[EXERCISE INPUT Boundary: Start]

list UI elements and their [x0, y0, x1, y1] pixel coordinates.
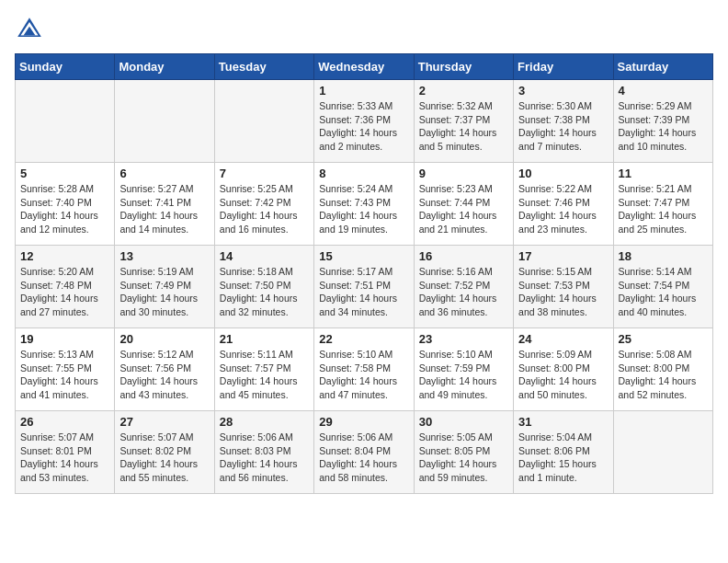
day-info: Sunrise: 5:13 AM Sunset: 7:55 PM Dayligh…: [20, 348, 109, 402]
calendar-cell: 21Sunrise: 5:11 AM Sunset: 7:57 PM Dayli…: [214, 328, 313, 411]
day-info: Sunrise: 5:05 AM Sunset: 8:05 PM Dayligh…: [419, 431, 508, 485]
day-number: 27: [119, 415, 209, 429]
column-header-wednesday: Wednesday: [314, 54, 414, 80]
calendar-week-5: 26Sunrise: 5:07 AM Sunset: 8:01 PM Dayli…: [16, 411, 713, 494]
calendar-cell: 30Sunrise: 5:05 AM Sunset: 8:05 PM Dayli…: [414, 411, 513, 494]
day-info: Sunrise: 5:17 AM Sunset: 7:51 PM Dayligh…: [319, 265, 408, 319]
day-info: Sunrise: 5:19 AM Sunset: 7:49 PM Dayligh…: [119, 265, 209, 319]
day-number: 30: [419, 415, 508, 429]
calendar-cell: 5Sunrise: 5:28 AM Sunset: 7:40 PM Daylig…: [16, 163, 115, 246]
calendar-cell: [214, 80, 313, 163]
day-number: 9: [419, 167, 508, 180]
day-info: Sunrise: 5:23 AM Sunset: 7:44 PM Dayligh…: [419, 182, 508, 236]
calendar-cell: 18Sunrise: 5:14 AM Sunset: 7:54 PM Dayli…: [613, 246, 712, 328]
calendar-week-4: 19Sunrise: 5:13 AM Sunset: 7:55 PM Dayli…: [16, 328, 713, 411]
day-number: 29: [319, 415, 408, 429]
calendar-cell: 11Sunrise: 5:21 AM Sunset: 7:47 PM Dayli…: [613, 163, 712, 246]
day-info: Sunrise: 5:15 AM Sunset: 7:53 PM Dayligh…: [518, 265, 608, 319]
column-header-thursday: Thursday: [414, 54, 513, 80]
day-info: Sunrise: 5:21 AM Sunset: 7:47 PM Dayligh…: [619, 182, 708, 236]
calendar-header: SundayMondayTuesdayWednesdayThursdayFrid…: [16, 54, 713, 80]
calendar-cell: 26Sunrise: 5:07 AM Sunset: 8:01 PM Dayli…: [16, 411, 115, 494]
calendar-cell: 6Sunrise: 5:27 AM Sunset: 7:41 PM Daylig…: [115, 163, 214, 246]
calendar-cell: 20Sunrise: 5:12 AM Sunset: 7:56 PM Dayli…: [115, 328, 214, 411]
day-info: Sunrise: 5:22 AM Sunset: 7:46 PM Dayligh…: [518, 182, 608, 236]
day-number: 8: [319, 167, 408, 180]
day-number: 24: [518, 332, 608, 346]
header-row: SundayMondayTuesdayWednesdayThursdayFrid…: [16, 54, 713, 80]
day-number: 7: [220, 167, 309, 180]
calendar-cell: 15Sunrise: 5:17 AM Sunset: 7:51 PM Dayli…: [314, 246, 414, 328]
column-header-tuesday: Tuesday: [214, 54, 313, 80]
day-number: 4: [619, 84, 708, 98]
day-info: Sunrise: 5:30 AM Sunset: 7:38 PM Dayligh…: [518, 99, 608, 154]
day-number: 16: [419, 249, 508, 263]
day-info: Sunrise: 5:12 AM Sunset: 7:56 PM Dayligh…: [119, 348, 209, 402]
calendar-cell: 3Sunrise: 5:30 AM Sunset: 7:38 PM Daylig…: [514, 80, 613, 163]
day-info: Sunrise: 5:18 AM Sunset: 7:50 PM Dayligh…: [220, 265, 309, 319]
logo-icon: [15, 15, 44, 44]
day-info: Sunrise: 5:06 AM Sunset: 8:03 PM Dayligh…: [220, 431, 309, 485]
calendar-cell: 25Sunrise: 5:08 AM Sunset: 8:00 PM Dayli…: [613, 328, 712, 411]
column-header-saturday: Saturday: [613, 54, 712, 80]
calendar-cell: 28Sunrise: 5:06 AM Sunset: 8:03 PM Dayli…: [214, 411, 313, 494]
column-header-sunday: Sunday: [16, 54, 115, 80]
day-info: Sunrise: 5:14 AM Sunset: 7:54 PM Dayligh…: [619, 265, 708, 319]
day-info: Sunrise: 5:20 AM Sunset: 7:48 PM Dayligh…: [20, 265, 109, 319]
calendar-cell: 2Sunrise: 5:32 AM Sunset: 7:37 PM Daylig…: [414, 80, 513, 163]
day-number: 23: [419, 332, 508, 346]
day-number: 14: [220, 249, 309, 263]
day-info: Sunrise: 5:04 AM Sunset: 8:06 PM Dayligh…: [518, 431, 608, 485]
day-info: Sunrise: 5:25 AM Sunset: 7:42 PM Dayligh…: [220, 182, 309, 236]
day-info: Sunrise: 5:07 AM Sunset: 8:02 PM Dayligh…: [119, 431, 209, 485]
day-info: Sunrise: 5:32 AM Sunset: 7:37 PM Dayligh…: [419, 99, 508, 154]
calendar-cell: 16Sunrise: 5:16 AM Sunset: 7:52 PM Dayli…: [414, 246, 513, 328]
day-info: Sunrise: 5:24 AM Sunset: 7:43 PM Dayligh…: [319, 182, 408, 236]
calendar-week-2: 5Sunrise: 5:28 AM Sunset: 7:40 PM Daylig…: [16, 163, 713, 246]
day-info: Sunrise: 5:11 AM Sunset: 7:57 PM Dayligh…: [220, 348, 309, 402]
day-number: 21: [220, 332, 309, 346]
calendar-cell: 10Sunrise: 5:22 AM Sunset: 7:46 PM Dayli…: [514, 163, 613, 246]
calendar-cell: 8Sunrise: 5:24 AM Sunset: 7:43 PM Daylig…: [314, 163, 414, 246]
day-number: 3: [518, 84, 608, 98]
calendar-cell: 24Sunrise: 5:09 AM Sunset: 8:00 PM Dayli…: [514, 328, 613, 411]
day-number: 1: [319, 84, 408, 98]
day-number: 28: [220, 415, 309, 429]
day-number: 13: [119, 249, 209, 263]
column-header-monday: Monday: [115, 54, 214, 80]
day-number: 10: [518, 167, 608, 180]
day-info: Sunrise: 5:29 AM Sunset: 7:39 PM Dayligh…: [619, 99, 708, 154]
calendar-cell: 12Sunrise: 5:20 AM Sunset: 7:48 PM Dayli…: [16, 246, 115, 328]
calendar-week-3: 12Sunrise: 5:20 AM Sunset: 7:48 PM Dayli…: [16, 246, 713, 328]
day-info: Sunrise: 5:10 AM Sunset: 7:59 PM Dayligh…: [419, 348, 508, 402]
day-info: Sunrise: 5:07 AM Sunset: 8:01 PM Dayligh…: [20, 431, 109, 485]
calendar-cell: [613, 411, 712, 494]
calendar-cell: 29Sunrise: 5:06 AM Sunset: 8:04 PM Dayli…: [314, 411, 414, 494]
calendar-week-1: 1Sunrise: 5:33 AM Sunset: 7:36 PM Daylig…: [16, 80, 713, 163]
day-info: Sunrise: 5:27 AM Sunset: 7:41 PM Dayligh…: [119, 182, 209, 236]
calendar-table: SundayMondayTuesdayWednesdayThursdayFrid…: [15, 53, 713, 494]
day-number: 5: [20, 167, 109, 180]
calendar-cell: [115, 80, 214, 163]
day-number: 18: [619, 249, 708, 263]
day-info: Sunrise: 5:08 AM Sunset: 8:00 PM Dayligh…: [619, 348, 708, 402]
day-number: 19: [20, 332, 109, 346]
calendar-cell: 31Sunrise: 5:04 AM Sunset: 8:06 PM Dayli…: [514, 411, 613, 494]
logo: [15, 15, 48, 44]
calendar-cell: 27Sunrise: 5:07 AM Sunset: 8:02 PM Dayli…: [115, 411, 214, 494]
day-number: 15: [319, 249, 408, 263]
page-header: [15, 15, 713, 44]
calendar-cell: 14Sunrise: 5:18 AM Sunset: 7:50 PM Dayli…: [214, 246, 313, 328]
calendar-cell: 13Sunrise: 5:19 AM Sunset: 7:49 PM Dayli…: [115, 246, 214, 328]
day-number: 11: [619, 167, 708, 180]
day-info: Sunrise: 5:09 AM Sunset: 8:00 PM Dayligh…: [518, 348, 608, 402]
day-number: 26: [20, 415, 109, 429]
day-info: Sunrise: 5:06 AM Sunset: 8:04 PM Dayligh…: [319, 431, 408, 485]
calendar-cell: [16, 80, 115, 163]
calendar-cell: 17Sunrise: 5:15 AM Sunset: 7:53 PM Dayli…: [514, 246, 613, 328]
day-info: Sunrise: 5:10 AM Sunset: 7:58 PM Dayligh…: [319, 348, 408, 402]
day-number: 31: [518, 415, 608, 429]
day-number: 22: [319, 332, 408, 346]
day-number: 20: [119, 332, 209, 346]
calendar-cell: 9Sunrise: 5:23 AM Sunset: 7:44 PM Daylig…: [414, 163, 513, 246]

[EXERCISE INPUT Boundary: End]

_REQUIRED ACTION:_ Give the number of lines in the listing that hold the string "column", and supply nothing further.

_SOLUTION TO THIS TASK:_ 6